Web Novel
When Love Turns to Ashes Chapter 6
Ethan struggled to open his heavy eyelids, his voice hoarse and weak: "Stop calling... she won't answer."
He managed a smile that looked worse than crying. "She's... celebrating Luke's birthday right now."
The housekeeper sighed, ultimately saying nothing. She just quietly fetched fever medication and carefully helped Ethan take it.
After the medicine, Ethan drifted into fitful sleep, not waking until evening when violent sounds jarred him awake.
Victoria stormed in reeking of alcohol and cold night air, her face dark.
"Ethan!" She grabbed his wrist. "Why didn't you come? Luke waited for you all evening! He thought you hated him and cried. I can't bear to see him shed a single tear, but you made him this upset!"
The shaking made Ethan dizzy, his head spinning. The numbness in his chest cracked open, sharp pain flooding through.
Once upon a time, she couldn't bear to see him cry either.
He lifted his heavy eyelids, looking at this face he'd once loved to his core but now found terrifyingly strange. It all felt absurdly laughable.
"So what?" His voice was raspy from fever but carried a deathly calm. "Are you going to kill me?"
Victoria sneered. "No. Since you made him cry, you'll cry too."
She pulled out her phone and made a call. "Bring everyone connected to Ethan—his friends, colleagues, his cousin—all of them. Whoever makes Ethan cry gets a hundred million dollars."
Half an hour later, the mansion was packed with people.
The first to approach was Ethan's best friend, Ryan. They'd shared everything growing up—studies, secrets, comfort during hard times.
"Ethan, just cry. Please." Ryan's voice shook. "A hundred million could last me several lifetimes."
Seeing Ethan's lack of response, Ryan suddenly slapped him across the face. "Stop acting high and mighty! You think you're still the golden boy? Who do you think you are?"
Ethan's cheek burned, but still, he didn't cry.
Then came colleagues, distant relatives, even the nanny who'd raised him since childhood.
"Victoria doesn't want you anymore—why are you still clinging around here?"
"That Luke guy is way better to her than you ever were. No wonder she changed her mind."
"I heard even your baby died? Must be karma for all your sins."
Ethan stood like a battered doll, surrounded and abused—insults, shoving, even punches and kicks.
He bit his lip until he tasted blood, but stubbornly refused to let a single tear fall.

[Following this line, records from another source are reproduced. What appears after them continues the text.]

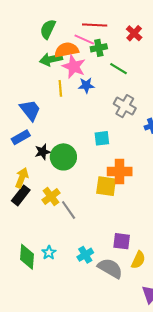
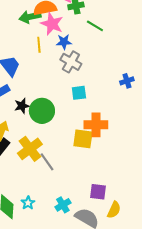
gray cross: (125, 106) -> (71, 62), moved
yellow cross: (51, 196) -> (30, 149), size x1.4

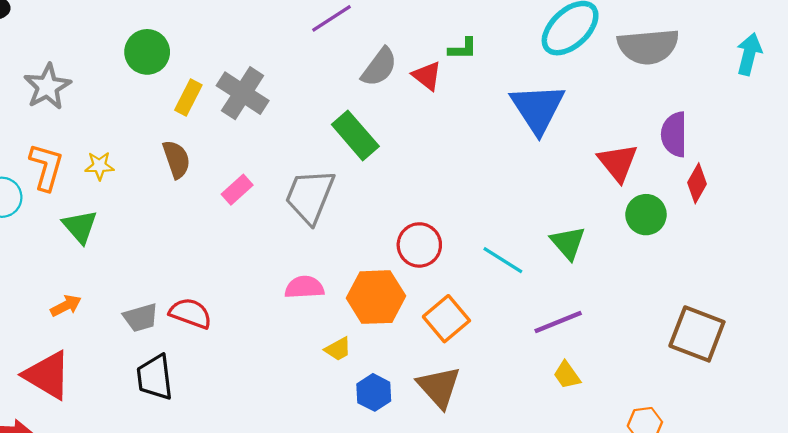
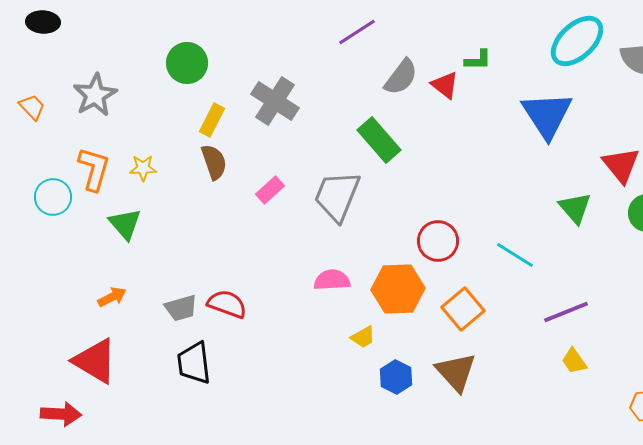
yellow rectangle: (188, 97) -> (212, 120), moved
green triangle: (568, 243) -> (575, 208), moved

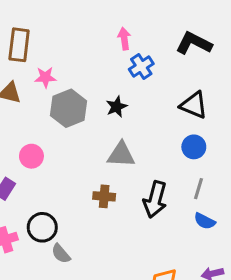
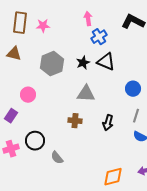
pink star: (45, 77) -> (43, 26), moved
black triangle: (194, 105) -> (106, 62), moved
black arrow: (155, 199) -> (108, 123), size x0.7
gray semicircle: (61, 254) -> (57, 158), moved

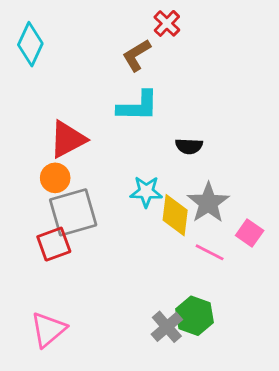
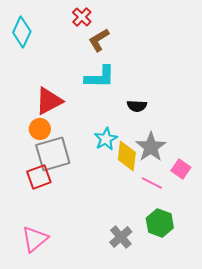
red cross: (167, 23) -> (82, 17), moved
cyan star: (146, 192) -> (106, 139), turned -30
green hexagon: (194, 316) -> (160, 223), moved

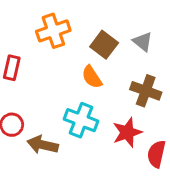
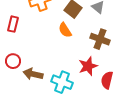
cyan cross: (81, 120) -> (62, 82), moved

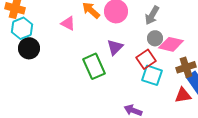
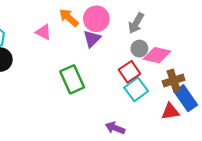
purple triangle: (115, 47) -> (92, 39), moved
cyan square: (152, 75) -> (136, 89), turned 35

His heart was already dead. What good were tears?
Victoria sat on the couch, coldly watching it all, watching Ethan's hollow but stubborn eyes. Her irritation grew.
Why wouldn't he cry? Why wasn't he suffering?

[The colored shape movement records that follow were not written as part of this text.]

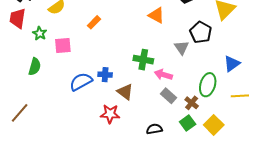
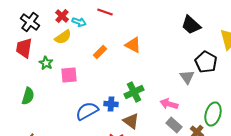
orange triangle: (156, 15) -> (133, 45), moved
green cross: (143, 60) -> (134, 92), moved, turned -36
green semicircle: (35, 67) -> (28, 96), moved

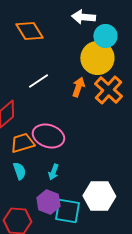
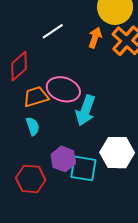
cyan arrow: (53, 172) -> (85, 110), moved, size x1.8

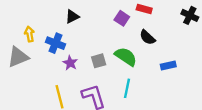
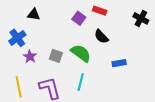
black triangle: (72, 17) -> (34, 14), turned 32
blue cross: (55, 43) -> (17, 38), turned 30
gray square: (99, 61) -> (56, 56), turned 32

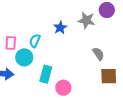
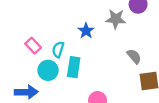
pink rectangle: (11, 43) -> (33, 46), moved, turned -40
cyan rectangle: (46, 74) -> (74, 67), moved

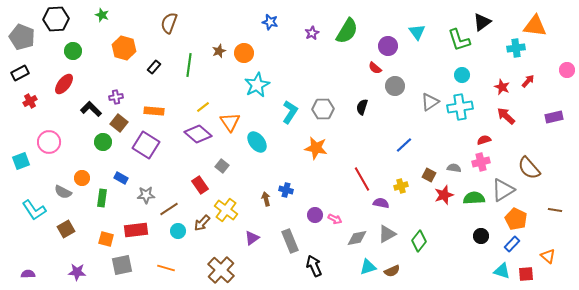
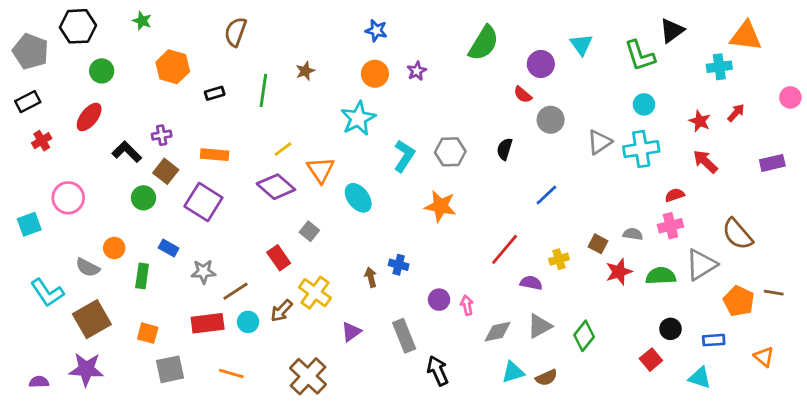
purple star: (312, 33) -> (417, 71), moved
orange circle: (244, 53) -> (375, 74), moved
black rectangle: (154, 67) -> (215, 93), turned 32
blue line: (404, 145) -> (546, 195), moved
red line: (362, 179) -> (505, 249), turned 70
pink arrow: (335, 219) -> (467, 305), turned -128
orange pentagon: (516, 219) -> (739, 301), moved
brown square: (66, 229) -> (92, 319), size x1.5
red rectangle: (136, 230) -> (208, 323), moved
blue rectangle: (512, 244) -> (714, 340), turned 42
purple star: (77, 272) -> (86, 369), moved, size x1.4
red square: (526, 274) -> (651, 360), moved, turned -35

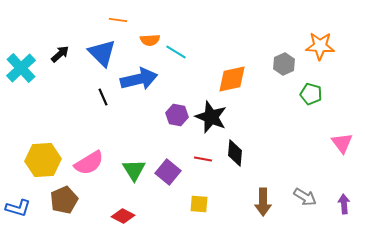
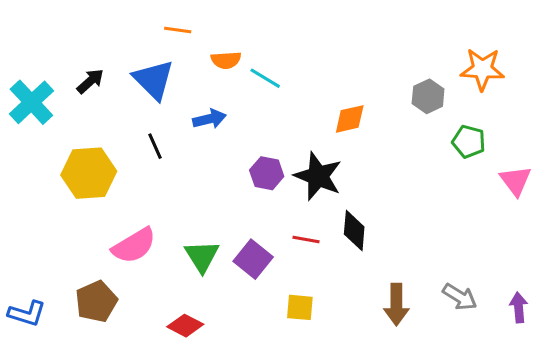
blue arrow: (139, 79) -> (209, 119), size x0.6
orange diamond: (232, 79) -> (350, 119), size x0.7
pink triangle: (342, 143) -> (516, 181), moved
yellow hexagon: (43, 160) -> (89, 173), moved

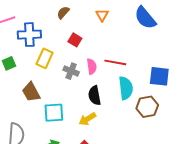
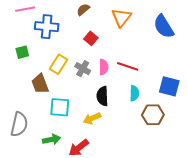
orange triangle: (102, 15) -> (121, 18), size x1.5
yellow rectangle: (45, 58) -> (59, 64), moved
cyan semicircle: (126, 88) -> (134, 93), size x0.7

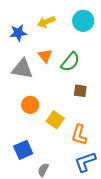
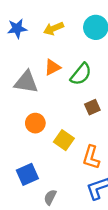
blue star: (18, 33) -> (17, 28), moved
orange triangle: (45, 56) -> (52, 67), turned 42
brown square: (80, 91) -> (92, 107), turned -32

Just as she was losing patience, Ethan's cousin spotted the delicate frame on the bookshelf.
It held Ethan's only family photo with his late parents.
She rushed over, grabbed it, and pulled out a lighter. "Ethan! If you don't cry, I'm burning this!"
For the first time, cracks appeared in Ethan's numb expression!
He looked up sharply, his voice breaking: "No! Lindsay! That's the only photo of me and my parents! Please! Don't!"
"Cry! Cry and I'll give it back!" Lindsay shouted, the lighter's flame already licking the frame's edge.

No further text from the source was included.